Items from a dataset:
►

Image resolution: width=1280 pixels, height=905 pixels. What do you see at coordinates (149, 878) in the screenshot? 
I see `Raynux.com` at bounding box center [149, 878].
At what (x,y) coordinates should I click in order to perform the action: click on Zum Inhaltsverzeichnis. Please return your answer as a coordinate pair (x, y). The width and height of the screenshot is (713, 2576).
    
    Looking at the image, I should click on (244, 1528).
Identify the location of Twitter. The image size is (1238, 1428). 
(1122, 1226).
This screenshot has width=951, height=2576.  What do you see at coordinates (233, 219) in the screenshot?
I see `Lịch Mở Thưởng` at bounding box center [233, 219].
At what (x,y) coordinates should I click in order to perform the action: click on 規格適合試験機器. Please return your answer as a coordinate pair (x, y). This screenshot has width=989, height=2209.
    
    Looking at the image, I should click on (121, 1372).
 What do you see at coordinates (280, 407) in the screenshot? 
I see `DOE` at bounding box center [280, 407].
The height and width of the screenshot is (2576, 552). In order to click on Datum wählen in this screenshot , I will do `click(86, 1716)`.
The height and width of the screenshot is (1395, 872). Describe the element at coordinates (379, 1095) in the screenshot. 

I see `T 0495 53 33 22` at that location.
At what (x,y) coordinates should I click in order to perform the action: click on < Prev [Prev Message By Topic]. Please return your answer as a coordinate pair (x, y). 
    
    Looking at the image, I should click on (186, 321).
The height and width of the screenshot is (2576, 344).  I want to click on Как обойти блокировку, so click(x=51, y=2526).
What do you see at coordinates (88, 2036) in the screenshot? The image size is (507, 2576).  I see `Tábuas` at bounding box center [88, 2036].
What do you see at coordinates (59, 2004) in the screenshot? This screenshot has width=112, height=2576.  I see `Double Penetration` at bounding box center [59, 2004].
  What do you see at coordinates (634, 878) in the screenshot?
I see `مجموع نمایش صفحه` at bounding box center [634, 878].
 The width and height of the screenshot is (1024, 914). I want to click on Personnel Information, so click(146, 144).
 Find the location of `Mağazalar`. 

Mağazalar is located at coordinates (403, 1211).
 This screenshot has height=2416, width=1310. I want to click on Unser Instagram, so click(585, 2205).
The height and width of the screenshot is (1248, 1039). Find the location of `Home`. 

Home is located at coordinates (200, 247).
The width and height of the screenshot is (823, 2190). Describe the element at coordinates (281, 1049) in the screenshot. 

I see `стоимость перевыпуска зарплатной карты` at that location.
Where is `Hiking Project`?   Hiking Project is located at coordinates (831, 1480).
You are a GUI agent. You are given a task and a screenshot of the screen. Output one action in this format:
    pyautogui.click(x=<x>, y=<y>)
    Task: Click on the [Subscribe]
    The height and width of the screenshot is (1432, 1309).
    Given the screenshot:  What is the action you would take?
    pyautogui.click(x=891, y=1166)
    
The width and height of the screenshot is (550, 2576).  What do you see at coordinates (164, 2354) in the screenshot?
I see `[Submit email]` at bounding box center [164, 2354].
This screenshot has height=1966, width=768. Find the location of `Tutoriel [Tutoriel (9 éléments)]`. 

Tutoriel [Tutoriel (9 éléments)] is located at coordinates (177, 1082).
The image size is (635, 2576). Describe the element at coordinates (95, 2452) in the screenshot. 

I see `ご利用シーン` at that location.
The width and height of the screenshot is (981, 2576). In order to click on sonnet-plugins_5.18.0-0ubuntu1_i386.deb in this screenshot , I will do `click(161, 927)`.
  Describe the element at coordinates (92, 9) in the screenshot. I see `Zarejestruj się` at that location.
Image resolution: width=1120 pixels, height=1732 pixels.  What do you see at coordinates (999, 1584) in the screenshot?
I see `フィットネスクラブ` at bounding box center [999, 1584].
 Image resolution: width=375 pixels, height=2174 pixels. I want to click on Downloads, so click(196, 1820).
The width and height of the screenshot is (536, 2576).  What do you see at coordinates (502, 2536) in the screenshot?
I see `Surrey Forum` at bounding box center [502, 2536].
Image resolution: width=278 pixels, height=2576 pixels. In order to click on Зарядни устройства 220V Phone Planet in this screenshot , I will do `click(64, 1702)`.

◄

TASK DETAILS: Exactly reproduce every line found in the records.

RESPONSE TO THE EXERCISE:
Image resolution: width=1280 pixels, height=905 pixels. What do you see at coordinates (149, 878) in the screenshot? 
I see `Raynux.com` at bounding box center [149, 878].
At what (x,y) coordinates should I click in order to perform the action: click on Zum Inhaltsverzeichnis. Please return your answer as a coordinate pair (x, y). The width and height of the screenshot is (713, 2576).
    
    Looking at the image, I should click on (244, 1528).
Identify the location of Twitter. The image size is (1238, 1428). 
(1122, 1226).
This screenshot has width=951, height=2576.  What do you see at coordinates (233, 219) in the screenshot?
I see `Lịch Mở Thưởng` at bounding box center [233, 219].
At what (x,y) coordinates should I click in order to perform the action: click on 規格適合試験機器. Please return your answer as a coordinate pair (x, y). This screenshot has width=989, height=2209.
    
    Looking at the image, I should click on (121, 1372).
 What do you see at coordinates (280, 407) in the screenshot? 
I see `DOE` at bounding box center [280, 407].
The height and width of the screenshot is (2576, 552). In order to click on Datum wählen in this screenshot , I will do `click(86, 1716)`.
The height and width of the screenshot is (1395, 872). Describe the element at coordinates (379, 1095) in the screenshot. 

I see `T 0495 53 33 22` at that location.
At what (x,y) coordinates should I click in order to perform the action: click on < Prev [Prev Message By Topic]. Please return your answer as a coordinate pair (x, y). 
    
    Looking at the image, I should click on (186, 321).
The height and width of the screenshot is (2576, 344).  I want to click on Как обойти блокировку, so click(x=51, y=2526).
What do you see at coordinates (88, 2036) in the screenshot? The image size is (507, 2576).  I see `Tábuas` at bounding box center [88, 2036].
What do you see at coordinates (59, 2004) in the screenshot? This screenshot has width=112, height=2576.  I see `Double Penetration` at bounding box center [59, 2004].
  What do you see at coordinates (634, 878) in the screenshot?
I see `مجموع نمایش صفحه` at bounding box center [634, 878].
 The width and height of the screenshot is (1024, 914). I want to click on Personnel Information, so click(146, 144).
 Find the location of `Mağazalar`. 

Mağazalar is located at coordinates (403, 1211).
 This screenshot has height=2416, width=1310. I want to click on Unser Instagram, so click(585, 2205).
The height and width of the screenshot is (1248, 1039). Find the location of `Home`. 

Home is located at coordinates (200, 247).
The width and height of the screenshot is (823, 2190). Describe the element at coordinates (281, 1049) in the screenshot. 

I see `стоимость перевыпуска зарплатной карты` at that location.
Where is `Hiking Project`?   Hiking Project is located at coordinates (831, 1480).
You are a GUI agent. You are given a task and a screenshot of the screen. Output one action in this format:
    pyautogui.click(x=<x>, y=<y>)
    Task: Click on the [Subscribe]
    The height and width of the screenshot is (1432, 1309).
    Given the screenshot:  What is the action you would take?
    pyautogui.click(x=891, y=1166)
    
The width and height of the screenshot is (550, 2576).  What do you see at coordinates (164, 2354) in the screenshot?
I see `[Submit email]` at bounding box center [164, 2354].
This screenshot has height=1966, width=768. Find the location of `Tutoriel [Tutoriel (9 éléments)]`. 

Tutoriel [Tutoriel (9 éléments)] is located at coordinates (177, 1082).
The image size is (635, 2576). Describe the element at coordinates (95, 2452) in the screenshot. 

I see `ご利用シーン` at that location.
The width and height of the screenshot is (981, 2576). In order to click on sonnet-plugins_5.18.0-0ubuntu1_i386.deb in this screenshot , I will do `click(161, 927)`.
  Describe the element at coordinates (92, 9) in the screenshot. I see `Zarejestruj się` at that location.
Image resolution: width=1120 pixels, height=1732 pixels.  What do you see at coordinates (999, 1584) in the screenshot?
I see `フィットネスクラブ` at bounding box center [999, 1584].
 Image resolution: width=375 pixels, height=2174 pixels. I want to click on Downloads, so click(196, 1820).
The width and height of the screenshot is (536, 2576).  What do you see at coordinates (502, 2536) in the screenshot?
I see `Surrey Forum` at bounding box center [502, 2536].
Image resolution: width=278 pixels, height=2576 pixels. In order to click on Зарядни устройства 220V Phone Planet in this screenshot , I will do `click(64, 1702)`.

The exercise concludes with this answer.